Menariknya, sebuah penelitian yang dilakukan di Pennsylvania, AS, menunjukkan bahwa meskipun sebelumnya banyak dokter yang meresepkan antibiotik karena desakan orang tua, penelitian terbaru menemukan bahwa ternyata orang tua tidak meminta antibiotik pada dokter saat anak mereka sakit. Orang tua datang ke dokter untuk mencari tahu masalah kesehatan anak mereka dan mempercayakan saran pengobatan yang diberikan.
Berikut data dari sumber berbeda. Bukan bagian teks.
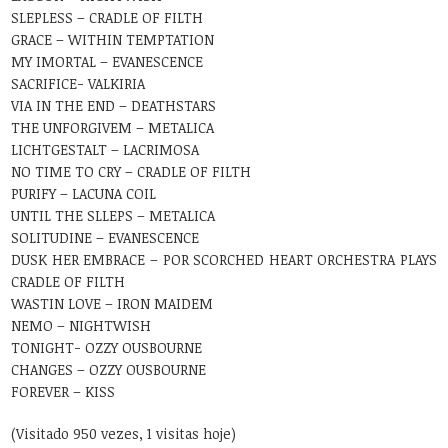
SLEPLESS – CRADLE OF FILTH
GRACE – WITHIN TEMPTATION
MY IMORTAL – EVANESCENCE
SACRIFICE- VALKIRIA
VIA IN THE END – DEATHSTARS
THE UNFORGIVEM – METALICA
LICHTGESTALT – LACRIMOSA
NO TIME TO CRY – CRADLE OF FILTH
PURIFY – LACUNA COIL
UNTIL THE SLLEPS – METALICA
SOLITUDINE – EVANESCENCE
DUSK HER EMBRACE – POR SCORCHED HEART ORCHESTRA PLAYS
CRADLE OF FILTH
WASTIN LOVE – IRON MAIDEM
NEMO – NIGHTWISH
TONIGHT- OZZY OUSBOURNE
CHANGES – OZZY OUSBOURNE
FOREVER – KISS
(Visitado 950 vezes, 1 visitas hoje)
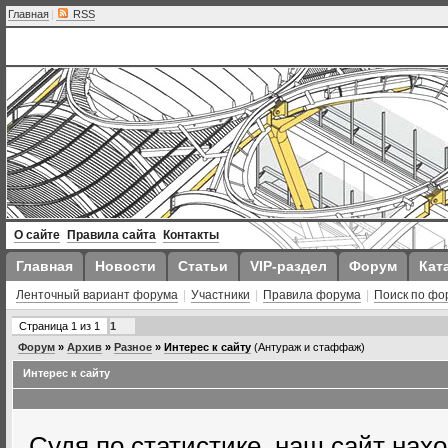
Главная
|
RSS
О сайте
Правила сайта
Контакты
Главная
Новости
Статьи
VIP-раздел
Форум
Кат
Ленточный вариант форума
|
Участники
|
Правила форума
|
Поиск по фо
Страница
1
из
1
1
Форум
»
Архив
»
Разное
»
Интерес к сайту
(Антураж и стаффаж)
Интерес к сайту
Судя по статистике, наш сайт нах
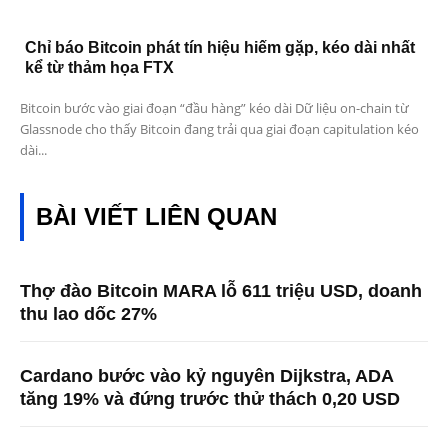
Chỉ báo Bitcoin phát tín hiệu hiếm gặp, kéo dài nhất
kể từ thảm họa FTX
Bitcoin bước vào giai đoạn “đầu hàng” kéo dài Dữ liệu on-chain từ
Glassnode cho thấy Bitcoin đang trải qua giai đoạn capitulation kéo
dài...
BÀI VIẾT LIÊN QUAN
Thợ đào Bitcoin MARA lỗ 611 triệu USD, doanh
thu lao dốc 27%
Cardano bước vào kỷ nguyên Dijkstra, ADA
tăng 19% và đứng trước thử thách 0,20 USD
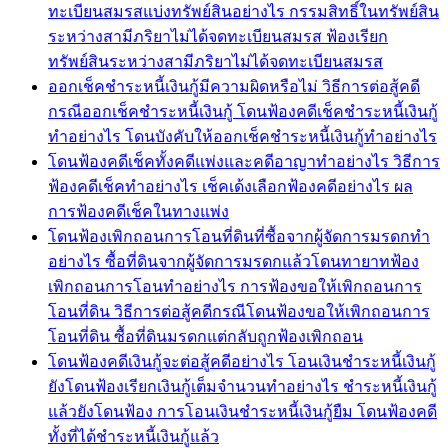
ทะเบียนสมรสแบ่งทรัพย์สินอย่างไร กรรมสิทธิ์ในทรัพย์สิน
ระหว่างสามีภริยาไม่ได้จดทะเบียนสมรส ฟ้องเรียก
ทรัพย์สินระหว่างสามีภริยาไม่ได้จดทะเบียนสมรส
ออกเช็คชำระหนี้เงินกู้มีความผิดหรือไม่ วิธีการต่อสู้คดี
กรณีออกเช็คชำระหนี้เงินกู้ โดนฟ้องคดีเช็คชำระหนี้เงินกู้
ทำอย่างไร โดนบังคับให้ออกเช็คชำระหนี้เงินกู้ทำอย่างไร
โดนฟ้องคดีเช็คทั้งคดีแพ่งและคดีอาญาทำอย่างไร วิธีการ
ฟ้องคดีเช็คทำอย่างไร เช็คเด้งเลือกฟ้องคดีอย่างไร ผล
การฟ้องคดีเช็คในทางแพ่ง
โดนฟ้องเพิกถอนการโอนที่ดินที่ซื้อจากผู้จัดการมรดกทำ
อย่างไร ซื้อที่ดินจากผู้จัดการมรดกแล้วโดนทายาทฟ้อง
เพิกถอนการโอนทำอย่างไร การฟ้องขอให้เพิกถอนการ
โอนที่ดิน วิธีการต่อสู้คดีกรณีโดนฟ้องขอให้เพิกถอนการ
โอนที่ดิน ซื้อที่ดินมรดกแต่กลับถูกฟ้องเพิกถอน
โดนฟ้องคดีเงินกู้จะต่อสู้คดีอย่างไร โอนเงินชำระหนี้เงินกู้
ยังโดนฟ้องเรียกเงินกู้เต็มจำนวนทำอย่างไร ชำระหนี้เงินกู้
แล้วยังโดนฟ้อง การโอนเงินชำระหนี้เงินกู้ยืม โดนฟ้องคดี
ทั้งที่ได้ชำระหนี้เงินกู้แล้ว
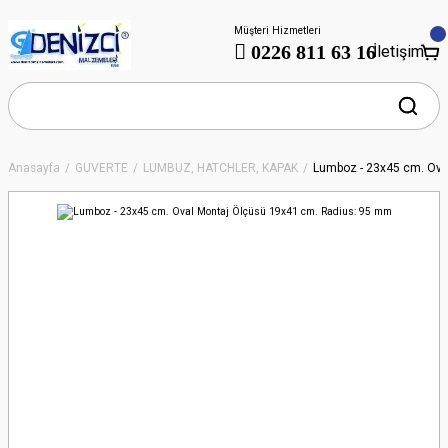
Müşteri Hizmetleri
0226 811 63 16
İletişim
Anasayfa
GÜVERTE
LUMBUZ, HATCHLER, KAPAK
Lumboz - 23x45 cm. Ova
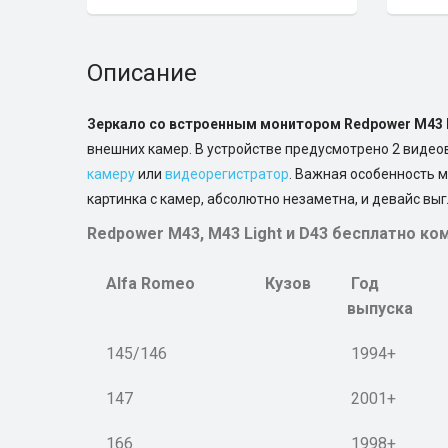
Описание
Зеркало со встроенным монитором Redpower M43 
внешних камер. В устройстве предусмотрено 2 видеов
камеру
или
видеорегистратор
. Важная особенность м
картинка с камер, абсолютно незаметна, и девайс вы
Redpower M43, M43 Light и D43 бесплатно 
Alfa Romeo
Кузов
Год
выпуска
145/146
1994+
147
2001+
166
1998+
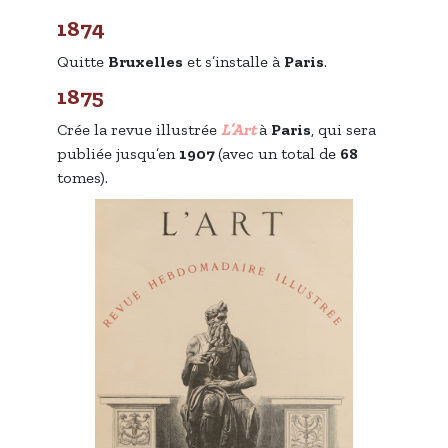
1874
Quitte
Bruxelles
et s’installe à
Paris
.
1875
Crée la revue illustrée
L’Art
à
Paris
, qui sera
publiée jusqu’en
1907
(avec un total de
68
tomes).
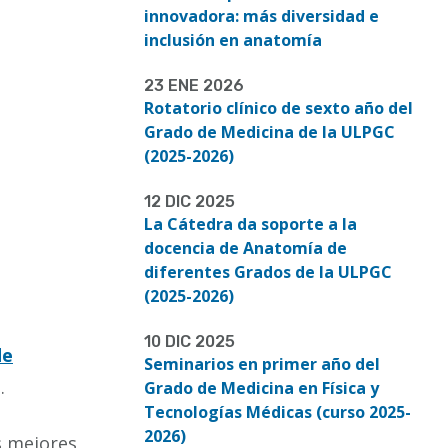
innovadora: más diversidad e
inclusión en anatomía
23 ENE 2026
Rotatorio clínico de sexto año del
Grado de Medicina de la ULPGC
(2025-2026)
12 DIC 2025
La Cátedra da soporte a la
docencia de Anatomía de
diferentes Grados de la ULPGC
(2025-2026)
10 DIC 2025
de
Seminarios en primer año del
a.
Grado de Medicina en Física y
Tecnologías Médicas (curso 2025-
2026)
s mejores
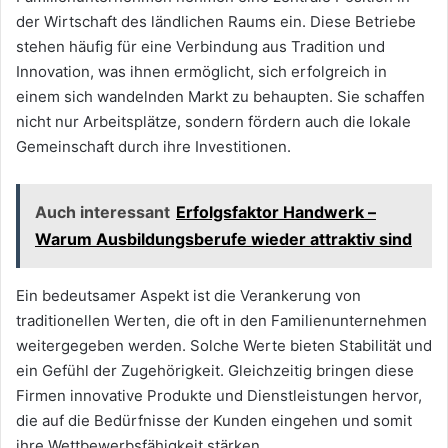
der Wirtschaft des ländlichen Raums ein. Diese Betriebe
stehen häufig für eine Verbindung aus Tradition und
Innovation, was ihnen ermöglicht, sich erfolgreich in
einem sich wandelnden Markt zu behaupten. Sie schaffen
nicht nur Arbeitsplätze, sondern fördern auch die lokale
Gemeinschaft durch ihre Investitionen.
Auch interessant
Erfolgsfaktor Handwerk –
Warum Ausbildungsberufe wieder attraktiv sind
Ein bedeutsamer Aspekt ist die Verankerung von
traditionellen Werten, die oft in den Familienunternehmen
weitergegeben werden. Solche Werte bieten Stabilität und
ein Gefühl der Zugehörigkeit. Gleichzeitig bringen diese
Firmen innovative Produkte und Dienstleistungen hervor,
die auf die Bedürfnisse der Kunden eingehen und somit
ihre Wettbewerbsfähigkeit stärken.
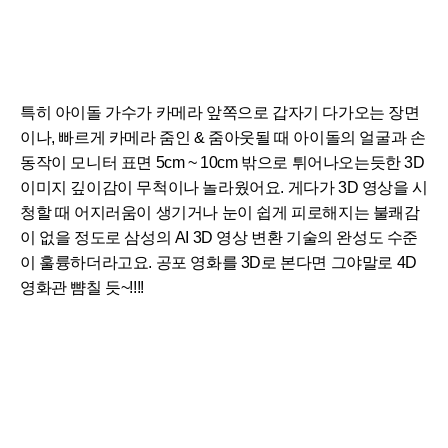
특히 아이돌 가수가 카메라 앞쪽으로 갑자기 다가오는 장면
이나, 빠르게 카메라 줌인 & 줌아웃될 때 아이돌의 얼굴과 손
동작이 모니터 표면 5cm ~ 10cm 밖으로 튀어나오는듯한 3D
이미지 깊이감이 무척이나 놀라웠어요. 게다가 3D 영상을 시
청할 때 어지러움이 생기거나 눈이 쉽게 피로해지는 불쾌감
이 없을 정도로 삼성의 AI 3D 영상 변환 기술의 완성도 수준
이 훌륭하더라고요. 공포 영화를 3D로 본다면 그야말로 4D
영화관 뺨칠 듯~!!!!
Penelitian yang dipublikasikan dalam IDWeek 2015 ini tidak menemukan korelasi antara pengakuan dokter dan orang tua. Peneliti menduga, mungkin saja dokter terkadang terburu-buru memberikan resep karena banyaknya pasien yang harus ditangani dalam waktu singkat. Dalam situasi tersebut, dokter mungkin tidak memiliki waktu untuk mengedukasi orang tua tentang mengapa penggunaan antibiotik tidak selalu diperlukan untuk setiap penyakit.
Dengan memahami fakta-fakta ini, kita bisa lebih bijak dalam menggunakan antibiotik dan ikut serta dalam upaya mencegah resistensi antibiotik yang bisa sangat berbahaya bagi kesehatan masyarakat secara keseluruhan.
Posting Komentar untuk "Resistensi Antibiotik: Kenapa Kita Harus Lebih Bijak dalam Penggunaannya"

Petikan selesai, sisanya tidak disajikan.